-------- Available data
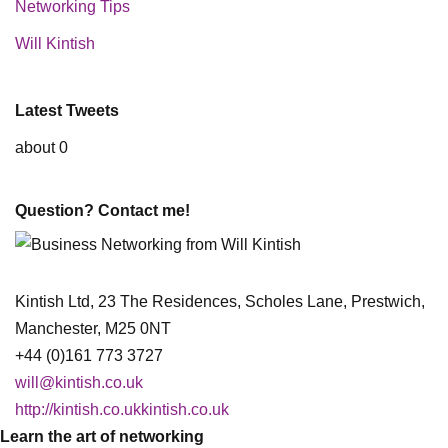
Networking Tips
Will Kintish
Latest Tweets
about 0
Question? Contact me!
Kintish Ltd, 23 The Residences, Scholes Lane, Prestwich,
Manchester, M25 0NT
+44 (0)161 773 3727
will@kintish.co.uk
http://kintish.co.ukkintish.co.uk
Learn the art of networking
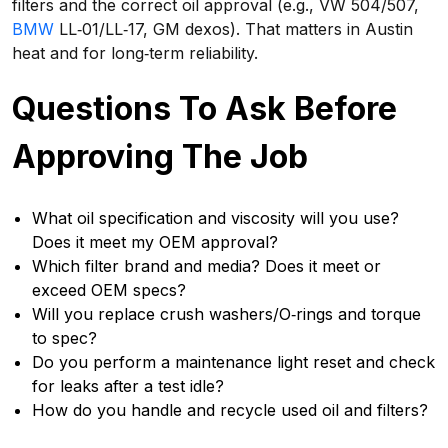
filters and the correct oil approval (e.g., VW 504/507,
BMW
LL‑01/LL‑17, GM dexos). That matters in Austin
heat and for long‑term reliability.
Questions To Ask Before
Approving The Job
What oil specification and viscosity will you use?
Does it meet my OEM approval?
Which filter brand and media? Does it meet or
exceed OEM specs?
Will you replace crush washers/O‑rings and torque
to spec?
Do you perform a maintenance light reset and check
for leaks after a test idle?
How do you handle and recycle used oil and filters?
----------------
- Task brief
When you transcribe these entries, keep every word exact and drop the pictures.

- Output below
Networking Tips
Will Kintish
Latest Tweets
about 0
Question? Contact me!
Kintish Ltd, 23 The Residences, Scholes Lane, Prestwich,
Manchester, M25 0NT
+44 (0)161 773 3727
will@kintish.co.uk
http://kintish.co.ukkintish.co.uk
Learn the art of networking
filters and the correct oil approval (e.g., VW 504/507,
BMW
LL‑01/LL‑17, GM dexos). That matters in Austin
heat and for long‑term reliability.
Questions To Ask Before
Approving The Job
What oil specification and viscosity will you use?
Does it meet my OEM approval?
Which filter brand and media? Does it meet or
exceed OEM specs?
Will you replace crush washers/O‑rings and torque
to spec?
Do you perform a maintenance light reset and check
for leaks after a test idle?
How do you handle and recycle used oil and filters?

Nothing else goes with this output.